Important

NeMo 2.0 is an experimental feature and currently released in the dev container only: nvcr.io/nvidia/nemo:dev. Please refer to the Migration Guide for information on getting started.

Communication Overlap

Data-parallel Communication Overlap

NeMo supports the overlap of the data-parallel (DP) communications with the computations in LLM training. NeMo features Distributed Optimizer that distributes optimizer states and the high-precision master parameters across GPUs. This introduces two types of data-parallel communications: reduce-scatter of gradients and all-gather of updated parameters. The DP communication is chunked by the granularity of a Transformer layer and overlaps each communication chunk with computation. This overlap method exposes only one DP communication chunk ensuring efficient large-scale LLM training. When training with pipeline-parallelism, the granularity of DP communication becomes the Transformer layers per virtual pipeline stage.

DP gradient reduce-scatter and parameter all-gather overlaps are enabled when setting overlap_grad_sync=true and overlap_param_sync=true, respectively. The precision of the gradient reduce-scatter is set by grad_sync_dtype and reduction in bf16 ensures improved performance at large scale training compared to the default precision of fp32. When training in fp8 computing precision (with fp8=true), setting fp8_params=true conducts the parameter all-gather in fp8, reducing the all-gather overhead by half.
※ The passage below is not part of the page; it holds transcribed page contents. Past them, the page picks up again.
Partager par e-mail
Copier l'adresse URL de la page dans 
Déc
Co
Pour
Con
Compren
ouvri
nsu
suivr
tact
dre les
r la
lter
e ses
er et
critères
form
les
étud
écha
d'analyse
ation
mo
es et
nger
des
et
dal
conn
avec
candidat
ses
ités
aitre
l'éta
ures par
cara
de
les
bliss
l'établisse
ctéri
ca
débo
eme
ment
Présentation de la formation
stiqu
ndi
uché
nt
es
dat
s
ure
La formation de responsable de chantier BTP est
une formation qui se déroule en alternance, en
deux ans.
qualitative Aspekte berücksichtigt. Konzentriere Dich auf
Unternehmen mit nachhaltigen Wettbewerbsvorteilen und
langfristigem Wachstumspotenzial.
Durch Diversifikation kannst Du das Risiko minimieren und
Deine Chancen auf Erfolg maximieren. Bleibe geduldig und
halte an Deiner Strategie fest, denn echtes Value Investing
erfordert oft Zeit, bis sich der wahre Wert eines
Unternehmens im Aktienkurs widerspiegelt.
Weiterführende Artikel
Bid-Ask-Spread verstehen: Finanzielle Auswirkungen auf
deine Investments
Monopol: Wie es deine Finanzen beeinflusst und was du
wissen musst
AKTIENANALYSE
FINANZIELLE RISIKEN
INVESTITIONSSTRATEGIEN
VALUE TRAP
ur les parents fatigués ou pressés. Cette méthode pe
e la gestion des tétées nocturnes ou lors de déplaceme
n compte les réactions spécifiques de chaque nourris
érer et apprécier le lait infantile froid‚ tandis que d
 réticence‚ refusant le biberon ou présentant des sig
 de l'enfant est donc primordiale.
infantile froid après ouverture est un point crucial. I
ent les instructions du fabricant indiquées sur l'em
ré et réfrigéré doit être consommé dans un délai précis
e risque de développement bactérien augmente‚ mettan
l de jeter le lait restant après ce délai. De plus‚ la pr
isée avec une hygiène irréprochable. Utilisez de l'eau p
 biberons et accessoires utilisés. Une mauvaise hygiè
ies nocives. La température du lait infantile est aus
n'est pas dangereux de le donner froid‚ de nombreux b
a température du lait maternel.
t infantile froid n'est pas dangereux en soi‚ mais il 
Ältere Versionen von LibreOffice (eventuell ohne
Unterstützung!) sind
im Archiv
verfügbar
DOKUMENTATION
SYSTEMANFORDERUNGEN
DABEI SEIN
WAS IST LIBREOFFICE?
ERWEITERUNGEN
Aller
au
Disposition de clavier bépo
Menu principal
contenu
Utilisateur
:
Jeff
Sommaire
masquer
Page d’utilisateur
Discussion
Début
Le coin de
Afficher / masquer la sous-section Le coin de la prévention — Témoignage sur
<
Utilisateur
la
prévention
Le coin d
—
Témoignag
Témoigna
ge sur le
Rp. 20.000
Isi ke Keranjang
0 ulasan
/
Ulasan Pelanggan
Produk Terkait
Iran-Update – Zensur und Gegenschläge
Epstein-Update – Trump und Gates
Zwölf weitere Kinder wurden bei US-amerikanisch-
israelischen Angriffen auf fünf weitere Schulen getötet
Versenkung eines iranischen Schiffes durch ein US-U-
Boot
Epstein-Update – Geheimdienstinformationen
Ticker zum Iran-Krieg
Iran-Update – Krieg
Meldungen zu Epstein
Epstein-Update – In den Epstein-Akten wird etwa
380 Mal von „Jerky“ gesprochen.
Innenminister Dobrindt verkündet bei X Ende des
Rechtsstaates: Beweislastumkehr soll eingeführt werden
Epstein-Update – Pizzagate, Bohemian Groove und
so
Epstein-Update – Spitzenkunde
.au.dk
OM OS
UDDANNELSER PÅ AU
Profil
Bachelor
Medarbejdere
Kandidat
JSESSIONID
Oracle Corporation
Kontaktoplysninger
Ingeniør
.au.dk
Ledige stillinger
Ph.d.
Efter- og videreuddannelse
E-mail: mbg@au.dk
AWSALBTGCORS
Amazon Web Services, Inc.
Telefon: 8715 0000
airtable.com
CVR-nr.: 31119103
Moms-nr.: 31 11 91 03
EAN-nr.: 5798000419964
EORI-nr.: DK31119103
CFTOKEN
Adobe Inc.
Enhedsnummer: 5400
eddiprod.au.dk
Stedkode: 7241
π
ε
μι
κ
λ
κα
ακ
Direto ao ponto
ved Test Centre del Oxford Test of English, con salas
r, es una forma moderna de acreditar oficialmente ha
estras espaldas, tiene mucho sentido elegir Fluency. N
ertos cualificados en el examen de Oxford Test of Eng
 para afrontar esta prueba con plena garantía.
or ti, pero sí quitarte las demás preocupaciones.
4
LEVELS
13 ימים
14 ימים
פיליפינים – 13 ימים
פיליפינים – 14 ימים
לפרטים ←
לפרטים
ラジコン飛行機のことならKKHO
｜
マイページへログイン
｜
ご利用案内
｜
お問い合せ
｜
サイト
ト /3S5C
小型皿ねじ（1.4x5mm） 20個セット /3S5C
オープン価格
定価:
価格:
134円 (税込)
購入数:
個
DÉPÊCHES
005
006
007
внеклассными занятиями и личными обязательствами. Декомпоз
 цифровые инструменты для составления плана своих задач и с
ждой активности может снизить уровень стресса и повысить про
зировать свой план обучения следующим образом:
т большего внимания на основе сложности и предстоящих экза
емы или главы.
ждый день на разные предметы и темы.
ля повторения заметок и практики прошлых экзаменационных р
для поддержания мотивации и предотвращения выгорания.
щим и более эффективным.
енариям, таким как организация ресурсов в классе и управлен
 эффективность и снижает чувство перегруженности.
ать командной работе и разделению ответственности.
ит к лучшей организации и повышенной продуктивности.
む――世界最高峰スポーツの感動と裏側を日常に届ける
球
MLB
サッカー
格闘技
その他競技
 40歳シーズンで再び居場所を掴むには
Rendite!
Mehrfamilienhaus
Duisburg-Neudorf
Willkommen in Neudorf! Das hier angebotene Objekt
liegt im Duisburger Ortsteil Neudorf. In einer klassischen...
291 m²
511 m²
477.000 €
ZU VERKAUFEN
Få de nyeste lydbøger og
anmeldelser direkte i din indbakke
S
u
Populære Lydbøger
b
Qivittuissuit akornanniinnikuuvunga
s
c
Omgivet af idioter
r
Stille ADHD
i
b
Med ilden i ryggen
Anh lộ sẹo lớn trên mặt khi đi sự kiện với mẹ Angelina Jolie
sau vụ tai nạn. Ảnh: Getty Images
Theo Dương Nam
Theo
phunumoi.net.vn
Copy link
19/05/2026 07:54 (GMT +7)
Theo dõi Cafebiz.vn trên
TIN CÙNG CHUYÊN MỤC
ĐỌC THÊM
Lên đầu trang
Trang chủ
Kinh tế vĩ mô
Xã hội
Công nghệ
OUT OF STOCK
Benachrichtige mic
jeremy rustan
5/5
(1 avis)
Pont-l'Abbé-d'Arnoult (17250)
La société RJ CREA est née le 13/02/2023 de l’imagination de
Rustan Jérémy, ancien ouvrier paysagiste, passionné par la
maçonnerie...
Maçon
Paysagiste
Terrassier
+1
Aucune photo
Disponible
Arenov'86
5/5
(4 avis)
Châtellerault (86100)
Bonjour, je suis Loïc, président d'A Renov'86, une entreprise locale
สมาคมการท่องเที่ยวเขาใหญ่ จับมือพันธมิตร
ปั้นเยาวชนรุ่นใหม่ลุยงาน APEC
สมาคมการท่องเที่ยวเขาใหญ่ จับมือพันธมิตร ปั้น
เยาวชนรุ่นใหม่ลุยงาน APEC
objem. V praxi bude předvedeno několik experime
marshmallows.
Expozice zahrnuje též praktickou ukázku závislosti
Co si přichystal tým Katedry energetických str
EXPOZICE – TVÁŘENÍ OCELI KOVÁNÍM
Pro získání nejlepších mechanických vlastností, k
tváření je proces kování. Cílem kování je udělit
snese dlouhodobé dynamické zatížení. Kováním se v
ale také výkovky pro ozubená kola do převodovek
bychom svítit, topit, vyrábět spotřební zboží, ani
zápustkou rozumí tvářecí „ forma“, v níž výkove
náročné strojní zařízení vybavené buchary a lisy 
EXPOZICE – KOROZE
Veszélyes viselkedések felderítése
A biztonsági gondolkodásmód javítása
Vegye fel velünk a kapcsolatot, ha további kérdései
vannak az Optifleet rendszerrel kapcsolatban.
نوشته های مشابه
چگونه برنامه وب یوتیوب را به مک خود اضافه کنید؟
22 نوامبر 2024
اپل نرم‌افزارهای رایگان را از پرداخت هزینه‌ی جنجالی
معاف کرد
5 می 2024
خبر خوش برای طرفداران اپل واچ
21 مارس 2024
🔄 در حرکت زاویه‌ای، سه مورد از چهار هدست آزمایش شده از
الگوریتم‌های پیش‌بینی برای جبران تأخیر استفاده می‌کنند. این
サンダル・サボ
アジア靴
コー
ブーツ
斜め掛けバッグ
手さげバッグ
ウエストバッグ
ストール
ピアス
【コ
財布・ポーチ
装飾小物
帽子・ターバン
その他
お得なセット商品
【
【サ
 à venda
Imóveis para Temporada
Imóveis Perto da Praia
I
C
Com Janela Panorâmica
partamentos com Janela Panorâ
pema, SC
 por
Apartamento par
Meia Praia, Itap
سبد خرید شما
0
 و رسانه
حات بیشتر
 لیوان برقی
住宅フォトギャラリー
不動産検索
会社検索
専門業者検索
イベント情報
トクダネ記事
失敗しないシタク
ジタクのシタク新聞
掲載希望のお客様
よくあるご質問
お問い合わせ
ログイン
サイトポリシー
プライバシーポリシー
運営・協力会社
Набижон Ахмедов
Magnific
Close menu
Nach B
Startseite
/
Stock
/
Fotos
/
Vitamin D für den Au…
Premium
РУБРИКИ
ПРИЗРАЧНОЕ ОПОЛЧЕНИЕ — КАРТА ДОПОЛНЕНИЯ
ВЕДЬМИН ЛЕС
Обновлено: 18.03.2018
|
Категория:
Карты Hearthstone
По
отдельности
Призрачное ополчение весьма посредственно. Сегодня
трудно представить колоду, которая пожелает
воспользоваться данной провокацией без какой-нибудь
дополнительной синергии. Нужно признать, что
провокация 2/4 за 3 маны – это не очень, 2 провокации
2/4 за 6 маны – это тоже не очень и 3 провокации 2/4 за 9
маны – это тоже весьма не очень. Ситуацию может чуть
Tensor-parallel Communication Overlap

Tensor parallelism, used with the sequence-parallel activation sharding (sequence_parallel=true), introduces activation (gradient) all-gather and reduce-scatter as shown in the below figure. NeMo provides various options to overlap the tensor-parallel (TP) communications with computation. The TP communication without direct computation dependency are overlapped with the computation in bulk (the linear layer and TP communication pairs in the yellow boxes). The bulk TP communication is enabled by default. The other TP communications with direct computation dependency are overlapped in pipelined fashion (the linear layer and TP communication pairs in the red boxes). The TP communication and computation are chunked and the chunks are overlapped in pipeline. In the pipelined overlap, the activation (gradient) tensor all-gather is replaced with multiple steps of input P2P ring exchanges, and reduce-scatter is replaced with multiple steps of GEMM output P2P ring exchanges followed by a reduction of the received outputs. In case of the reduce-scatter overlap, NeMo also provides the option to pipeline-overlap using chunks of reduce-scatter, which exposes one reduce-scatter chunk.

Tensor-parallel communication overlap

The pipelined TP communication overlap is implemented in Transformer Engine and is enabled by setting ub_tp_comm_overlap=true. The specific overlap methods can be set by a config dictionary, which set and is passed as a yaml file. The individual bulk, pipelined all-gather, and reduce-scatter can be en- and disabled by tp_comm_bulk_wgrad, tp_comm_bulk_dgrad, tp_comm_overlap_ag, and tp_comm_overlap_rs, respectively.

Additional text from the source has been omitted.